A great communicator
Time was when Tompkins’ career seemed destined down a different path, perhaps as a writer or professor. Born in the Bay Area, he majored in English at the University of Arizona, but realized more fulfillment from working outdoors and seeing the tangible results of his labor. He literally learned construction from the ground up and has put his formal education to use through effective verbal and written communication over his 20 year-plus career in construction and facility management.
By the time he came to Trinity, Tompkins was well-versed in all matters of the building process, having owned a small construction business, working as a carpenter and transitioning into management. There was still some baptism by fire though, as he recalls how he inherited a portfolio of nearly 50 buildings, many suffering from decades of deferred maintenance.

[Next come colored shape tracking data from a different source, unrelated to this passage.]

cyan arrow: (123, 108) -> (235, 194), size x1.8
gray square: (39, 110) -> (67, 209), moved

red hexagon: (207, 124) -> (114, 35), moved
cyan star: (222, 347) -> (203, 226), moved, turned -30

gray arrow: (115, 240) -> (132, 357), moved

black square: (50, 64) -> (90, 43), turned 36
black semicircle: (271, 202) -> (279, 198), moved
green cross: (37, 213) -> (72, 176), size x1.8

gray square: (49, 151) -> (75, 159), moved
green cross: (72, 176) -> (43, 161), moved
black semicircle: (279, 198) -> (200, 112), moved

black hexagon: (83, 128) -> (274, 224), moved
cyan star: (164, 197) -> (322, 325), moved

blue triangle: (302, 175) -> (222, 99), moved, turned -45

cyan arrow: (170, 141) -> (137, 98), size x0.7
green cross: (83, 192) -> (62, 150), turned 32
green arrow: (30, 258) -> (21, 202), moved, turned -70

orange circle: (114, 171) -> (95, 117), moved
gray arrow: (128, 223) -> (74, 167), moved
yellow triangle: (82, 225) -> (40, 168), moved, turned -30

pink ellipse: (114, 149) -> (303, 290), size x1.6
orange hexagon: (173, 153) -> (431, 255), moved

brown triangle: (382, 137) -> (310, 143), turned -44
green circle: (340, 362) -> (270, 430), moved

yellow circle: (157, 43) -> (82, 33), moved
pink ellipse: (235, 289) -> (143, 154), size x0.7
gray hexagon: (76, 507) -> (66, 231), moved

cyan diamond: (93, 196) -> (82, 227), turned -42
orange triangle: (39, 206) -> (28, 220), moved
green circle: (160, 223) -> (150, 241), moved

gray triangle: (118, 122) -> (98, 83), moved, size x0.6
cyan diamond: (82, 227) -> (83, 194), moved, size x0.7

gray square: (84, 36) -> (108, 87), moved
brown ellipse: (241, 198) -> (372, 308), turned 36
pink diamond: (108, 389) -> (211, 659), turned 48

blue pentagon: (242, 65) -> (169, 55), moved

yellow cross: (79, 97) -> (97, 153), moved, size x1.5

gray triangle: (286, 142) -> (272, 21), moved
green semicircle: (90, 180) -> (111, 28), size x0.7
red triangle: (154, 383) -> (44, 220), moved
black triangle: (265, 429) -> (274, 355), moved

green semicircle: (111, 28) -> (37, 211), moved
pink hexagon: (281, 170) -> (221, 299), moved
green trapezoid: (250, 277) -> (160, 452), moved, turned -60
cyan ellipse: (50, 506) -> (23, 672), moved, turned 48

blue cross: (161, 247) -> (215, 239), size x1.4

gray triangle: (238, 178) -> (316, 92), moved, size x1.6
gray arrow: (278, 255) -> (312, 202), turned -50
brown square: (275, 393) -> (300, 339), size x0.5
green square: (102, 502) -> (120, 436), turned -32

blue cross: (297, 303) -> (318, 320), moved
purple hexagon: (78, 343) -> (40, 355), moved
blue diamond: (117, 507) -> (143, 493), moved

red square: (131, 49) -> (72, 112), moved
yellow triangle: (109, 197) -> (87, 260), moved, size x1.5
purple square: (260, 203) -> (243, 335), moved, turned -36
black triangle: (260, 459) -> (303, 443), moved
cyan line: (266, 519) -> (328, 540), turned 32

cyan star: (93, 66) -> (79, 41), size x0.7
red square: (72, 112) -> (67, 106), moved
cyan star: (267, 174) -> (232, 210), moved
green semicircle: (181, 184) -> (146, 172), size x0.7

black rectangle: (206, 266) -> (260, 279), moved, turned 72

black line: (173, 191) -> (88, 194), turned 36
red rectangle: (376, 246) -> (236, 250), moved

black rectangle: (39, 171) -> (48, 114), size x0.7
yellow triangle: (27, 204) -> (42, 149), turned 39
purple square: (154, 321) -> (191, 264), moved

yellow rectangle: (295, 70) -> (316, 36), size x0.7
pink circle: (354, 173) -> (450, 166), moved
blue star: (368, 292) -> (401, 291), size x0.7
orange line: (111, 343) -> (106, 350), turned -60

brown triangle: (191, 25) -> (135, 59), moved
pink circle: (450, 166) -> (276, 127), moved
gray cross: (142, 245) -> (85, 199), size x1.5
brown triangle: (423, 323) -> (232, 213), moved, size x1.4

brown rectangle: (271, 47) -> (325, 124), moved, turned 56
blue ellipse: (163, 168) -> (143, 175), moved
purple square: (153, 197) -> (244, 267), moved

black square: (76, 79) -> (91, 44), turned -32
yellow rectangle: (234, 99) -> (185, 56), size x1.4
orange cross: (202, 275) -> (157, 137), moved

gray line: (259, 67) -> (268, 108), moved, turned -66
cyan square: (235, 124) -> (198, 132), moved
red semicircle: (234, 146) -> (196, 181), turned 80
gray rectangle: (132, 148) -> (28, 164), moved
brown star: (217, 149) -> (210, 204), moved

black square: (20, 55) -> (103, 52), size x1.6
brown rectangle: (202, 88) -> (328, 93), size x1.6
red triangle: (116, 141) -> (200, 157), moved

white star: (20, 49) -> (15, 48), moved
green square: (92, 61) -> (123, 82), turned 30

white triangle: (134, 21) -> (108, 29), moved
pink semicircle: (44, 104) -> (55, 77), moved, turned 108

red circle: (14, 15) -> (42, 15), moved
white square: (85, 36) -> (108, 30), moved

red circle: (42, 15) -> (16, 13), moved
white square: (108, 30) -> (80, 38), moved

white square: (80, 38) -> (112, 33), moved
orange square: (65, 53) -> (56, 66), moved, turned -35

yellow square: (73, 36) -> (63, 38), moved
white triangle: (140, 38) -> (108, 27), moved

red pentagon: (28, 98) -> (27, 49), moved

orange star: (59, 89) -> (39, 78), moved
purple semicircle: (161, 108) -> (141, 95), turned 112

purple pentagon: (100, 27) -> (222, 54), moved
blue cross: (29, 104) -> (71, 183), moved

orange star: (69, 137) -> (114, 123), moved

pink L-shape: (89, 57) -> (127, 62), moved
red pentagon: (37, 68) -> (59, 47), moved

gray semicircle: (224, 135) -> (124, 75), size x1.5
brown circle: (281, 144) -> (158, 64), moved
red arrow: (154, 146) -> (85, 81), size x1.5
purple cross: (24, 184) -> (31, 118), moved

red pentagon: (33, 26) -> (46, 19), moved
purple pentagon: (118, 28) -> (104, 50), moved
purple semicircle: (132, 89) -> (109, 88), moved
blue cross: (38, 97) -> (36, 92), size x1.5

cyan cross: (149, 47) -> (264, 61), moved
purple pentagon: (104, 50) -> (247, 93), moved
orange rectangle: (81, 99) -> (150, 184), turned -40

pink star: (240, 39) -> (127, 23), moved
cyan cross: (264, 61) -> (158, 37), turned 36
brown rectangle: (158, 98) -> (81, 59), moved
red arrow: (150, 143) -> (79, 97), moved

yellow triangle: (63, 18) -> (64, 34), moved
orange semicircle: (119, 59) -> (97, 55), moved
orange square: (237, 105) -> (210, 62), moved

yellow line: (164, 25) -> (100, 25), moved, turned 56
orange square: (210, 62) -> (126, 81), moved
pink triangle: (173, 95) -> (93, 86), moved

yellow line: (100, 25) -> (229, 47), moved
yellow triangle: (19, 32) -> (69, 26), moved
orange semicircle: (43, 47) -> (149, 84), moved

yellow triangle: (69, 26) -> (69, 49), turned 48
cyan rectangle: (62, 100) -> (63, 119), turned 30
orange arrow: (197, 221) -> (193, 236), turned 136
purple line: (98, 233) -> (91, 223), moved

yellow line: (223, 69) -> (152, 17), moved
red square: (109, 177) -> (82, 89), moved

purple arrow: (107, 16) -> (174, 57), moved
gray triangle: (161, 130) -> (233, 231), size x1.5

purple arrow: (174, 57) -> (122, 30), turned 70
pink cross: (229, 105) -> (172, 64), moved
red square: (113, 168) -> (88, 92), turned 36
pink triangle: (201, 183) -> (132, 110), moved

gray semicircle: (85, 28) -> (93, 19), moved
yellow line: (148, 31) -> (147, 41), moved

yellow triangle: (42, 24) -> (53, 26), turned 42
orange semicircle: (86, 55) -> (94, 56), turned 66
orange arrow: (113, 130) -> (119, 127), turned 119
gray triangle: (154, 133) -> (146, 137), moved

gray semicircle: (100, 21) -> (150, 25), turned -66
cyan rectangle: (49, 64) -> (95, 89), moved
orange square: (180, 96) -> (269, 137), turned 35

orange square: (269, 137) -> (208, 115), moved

“One of my greatest achievements at Trinity has been getting these buildings back on line—new windows, elevators, roofs, boilers—while managing new construction and building the great team that’s in place now,” he says.
So it’s been a productive decade, with Phase 4 of Trinity Place the latest addition to the multibillion dollar residential portfolio he oversees.
It’s all the more remarkable, he says, that the last building could be finished on schedule despite COVID-19 safety protocols and the logistics of working in such a densely populated area. As to whether Trinity envisions other such projects, Tompkins can’t say, but he’ll keep busy maintaining what’s in place.